Depuis sa résurrection, il en allait autrement. Les relents de gibier attisaient son appétit, lui donnaient envie d'écarter les mâchoires, d'enfoncer les dents dans quelque chose de chaud et de juteux, comme l'avait été le bras de la paysanne qui lui avait vendu de la viande peu après son départ de la capitale. Au Qing, rassénérés par leur anonymat mais également l'ignorance des gens vis-à-vis des gwishins, Mago et lui avaient pu limiter les occurrences des crises de faim, en fréquentant plus assidument les lieux publics au sein desquels ils ne craignaient plus de devoir affronter la suspicion et la répugnance des vivants.

Mais s'ils avaient régulièrement visité les auberges qu'ils rencontraient sur leur route, parfois isolées, parfois implantées dans des villes de taille et d'aspect hétérogènes, souvent atypiques de leurs points de vue d'étrangers mais sans atteindre toutefois une absence totale de repères et de familiarité, car la Chine avait cet avantage de partager un nombre respectable de valeurs et des traditions avec Joseon, s'ils avaient également veillé à s'approvisionner en viande, n'hésitant pas à faire appel aux services d'éleveurs locaux comme Woon l'avait fait après avoir quitté Hanyang, ils s'étaient trouvé plus d'une fois à la limite de la frontière tenue qui séparait l'état de conscience de quelques repas sans viande du chaos démesuré déclenché par les crises.

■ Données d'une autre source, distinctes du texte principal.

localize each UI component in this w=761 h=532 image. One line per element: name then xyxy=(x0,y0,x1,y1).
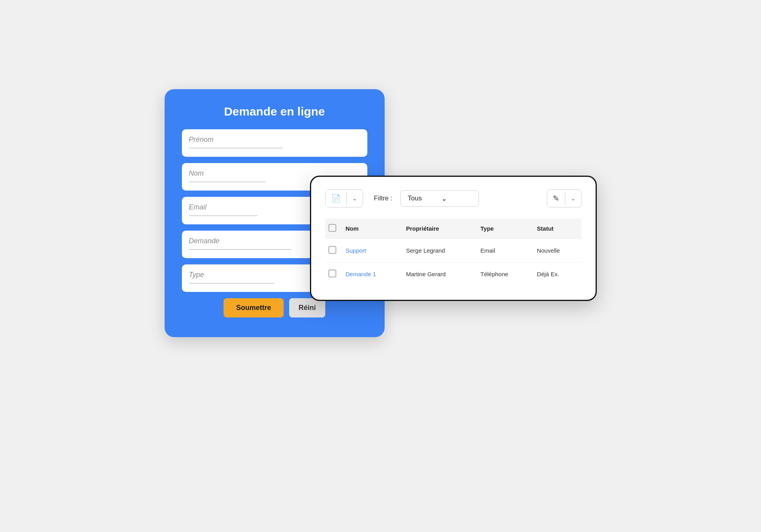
header-checkbox[interactable] xyxy=(328,224,336,232)
row1-checkbox[interactable] xyxy=(328,246,336,254)
form-title: Demande en ligne xyxy=(182,105,367,118)
email-underline xyxy=(189,215,257,216)
table-header-row: Nom Propriétaire Type Statut xyxy=(325,218,581,239)
col-type: Type xyxy=(476,218,532,239)
row1-checkbox-cell xyxy=(325,239,341,262)
row2-nom[interactable]: Demande 1 xyxy=(341,262,402,286)
chevron-down-icon-edit: ⌄ xyxy=(571,195,576,202)
pencil-icon: ✎ xyxy=(553,194,559,203)
row2-checkbox[interactable] xyxy=(328,270,336,277)
row2-statut: Déjà Ex. xyxy=(532,262,581,286)
row2-checkbox-cell xyxy=(325,262,341,286)
chevron-down-icon: ⌄ xyxy=(352,195,357,202)
col-proprietaire: Propriétaire xyxy=(401,218,475,239)
filter-chevron-icon: ⌄ xyxy=(442,195,447,202)
prenom-field[interactable]: Prénom xyxy=(182,129,367,157)
type-underline xyxy=(189,283,275,284)
form-buttons: Soumettre Réini xyxy=(182,298,367,317)
toolbar: 📄 ⌄ Filtre : Tous ⌄ ✎ ⌄ xyxy=(325,189,581,207)
demande-underline xyxy=(189,249,292,250)
prenom-underline xyxy=(189,148,283,149)
prenom-placeholder: Prénom xyxy=(189,136,360,144)
col-nom: Nom xyxy=(341,218,402,239)
document-chevron-button[interactable]: ⌄ xyxy=(347,191,363,205)
data-table: Nom Propriétaire Type Statut xyxy=(325,218,581,286)
table-row: Support Serge Legrand Email Nouvelle xyxy=(325,239,581,262)
edit-button[interactable]: ✎ xyxy=(547,190,565,207)
edit-chevron-button[interactable]: ⌄ xyxy=(565,191,581,205)
filter-label: Filtre : xyxy=(374,194,392,202)
document-button[interactable]: 📄 xyxy=(326,190,347,207)
submit-button[interactable]: Soumettre xyxy=(224,298,284,317)
table-row: Demande 1 Martine Gerard Téléphone Déjà … xyxy=(325,262,581,286)
filter-dropdown[interactable]: Tous ⌄ xyxy=(400,190,479,207)
document-icon: 📄 xyxy=(331,194,341,203)
filter-value: Tous xyxy=(408,194,422,202)
row1-proprietaire: Serge Legrand xyxy=(401,239,475,262)
checkbox-header-cell xyxy=(325,218,341,239)
table-card: 📄 ⌄ Filtre : Tous ⌄ ✎ ⌄ xyxy=(310,176,597,301)
row1-nom[interactable]: Support xyxy=(341,239,402,262)
nom-underline xyxy=(189,182,266,182)
row2-type: Téléphone xyxy=(476,262,532,286)
row1-statut: Nouvelle xyxy=(532,239,581,262)
row2-proprietaire: Martine Gerard xyxy=(401,262,475,286)
edit-group[interactable]: ✎ ⌄ xyxy=(547,189,581,207)
document-group[interactable]: 📄 ⌄ xyxy=(325,189,363,207)
col-statut: Statut xyxy=(532,218,581,239)
row1-type: Email xyxy=(476,239,532,262)
reset-button[interactable]: Réini xyxy=(289,298,325,317)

Le territoire, et plus spécifiquement ses régions du nord, vastes, froides, aux allures occasionnellement désertiques, parfois malhabilement reproduit sur les cartes, était tout aussi propre à la faim que n'importe quel autre contrée dans lequel les grandes villes disputaient à une campagne solitaire, et où les individus non familiers avec sa géographie risquaient davantage de s'y perdre, s'exposant à des difficultés accrues pour trouver de la nourriture.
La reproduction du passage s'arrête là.